Oct. 23, 2002
Georgia Tech’s matchup with Virginia features two of the eight current major college head coaches who have previously been head coaches in the National Football League as Chan Gailey’s Yellow Jackets and the Cavaliers of Al Groh meet Saturday at Tech’s Bobby Dodd Stadium at Historic Grant Field.
The Jackets (4-3, -13 ACC) and Cavaliers (6-2, 4-1 ACC) kick off at 3:30 p.m. in a game that will be regionally televised on ABC-TV, including Atlanta affiliate WSB Channel 2. Radio coverage on the Georgia Tech-ISP Radio network is available in the Atlanta area on flagship station 790 the Zone (WQXI-AM) as well as South 107.1 (WSTH-FM) and Magic 98.1 (WMGP-FM).
Gailey, Tech’s first-year head coach, served as the head coach of the Dallas Cowboys for two seasons (1998-99), while Groh, now in his second season at his alma mater, spent one year (2000) as the head coach of the New York Jets.
Between them, Gailey (12 seasons) and Groh (12 seasons) also have 24 years of experience as NFL assistant coaches and have participated in six Super Bowls as assistants, including four for Gailey.
The last time Gailey and Groh met on opposing sidelines was the 2000 season, when Groh was the Jets’ head coach and Gailey was the offensive coordinator for the Miami Dolphins.
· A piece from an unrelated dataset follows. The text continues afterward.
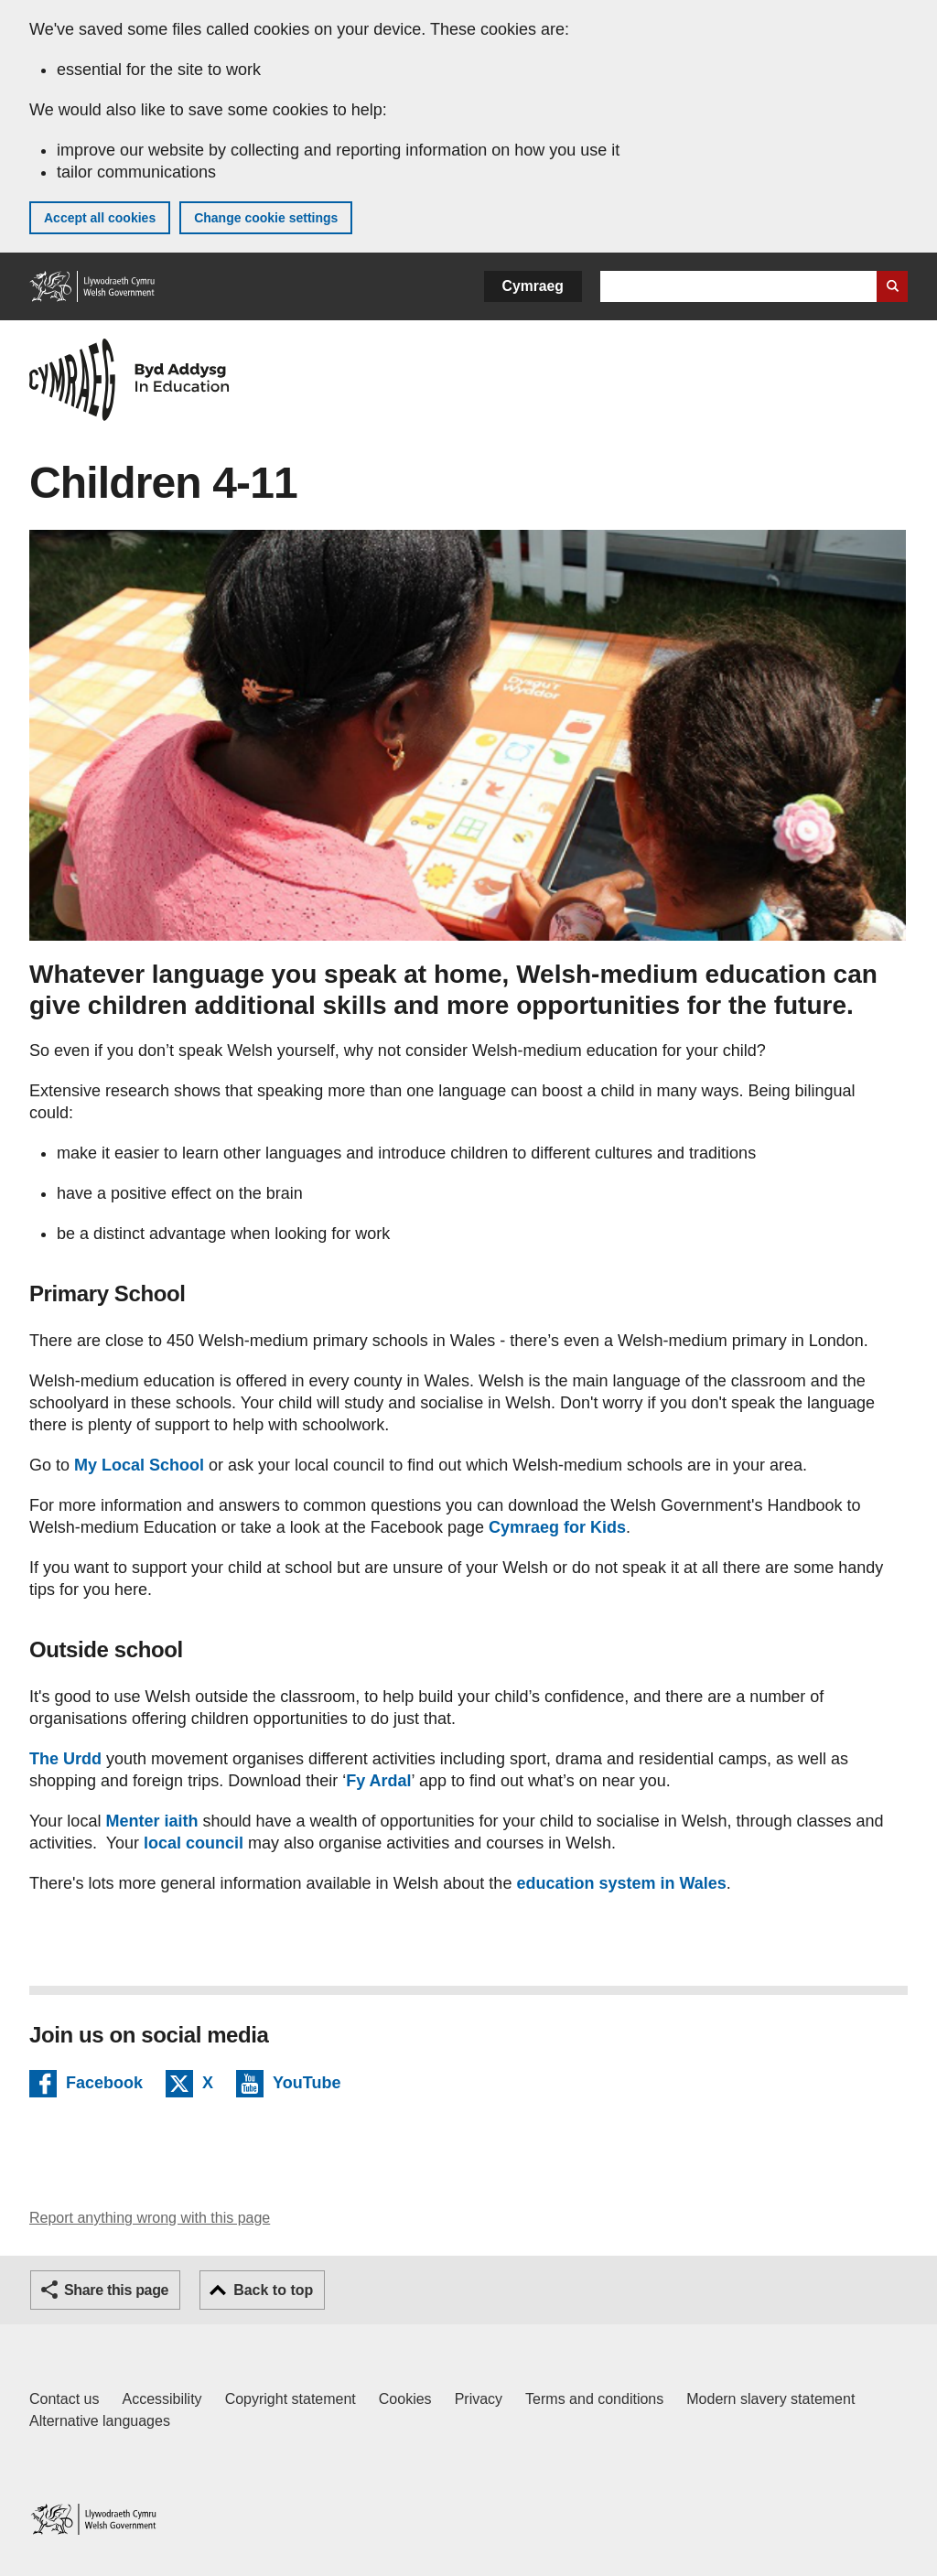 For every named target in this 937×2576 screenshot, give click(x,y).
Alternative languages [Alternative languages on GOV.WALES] (99, 2421)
The Jets captured both regular season meetings between the two division rivals, although Gailey’s Dolphins made the playoffs that year and Groh’s Jets did not.
Gailey and Groh coached one season together at the Air Force Academy in 1979, when Groh was defensive coordinator and Gailey was a defensive assistant on the staff of Ken Hatfield.
The other Division I-A head coaches with NFL head coaching experience are Pete Carroll (Southern California), Dennis Erickson (Oregon State), Lou Holtz (South Carolina), June Jones (Hawaii), John Mackovic (Arizona) and John Robinson (UNLV). At the I-AA level, Joe Walton of Robert Morris is a former NFL head coach. Interestingly, four of those nine served as head coach of the New York Jets: Groh, Carroll, Holtz and Walton.
Gailey was asked this week to make some comparisons between coaching in the NFL and at the collegiate level.
“You have understand that they are a little more impressionable at this age,” said Gailey of his current charges. “You have to help them more so fight through tough times, and at the same time you have to keep them grounded when things are going well. They don’t have the amount of experience that the NFL guy has in dealing with success and failure. That’s always a challenge, I don’t care what level you are at.”
When asked to compare his practices now to a year ago, Gailey noted the use of scout teams in college.
“It’s a lot different in that in the NFL you service each other,” he said. “When the offense is running their plays, it’s against the No. 2 defense and the No. 1 defense is standing off on the side. Here you are working all the time, there is not anyone sitting very often. Because of the number of players that you have, you can have a scout team to work against.
“Timewise, it’s very similar. We get a lot more plays run here than we did at the pro level. But I try to spend the same amount of time on the kicking game here that I did in the NFL.”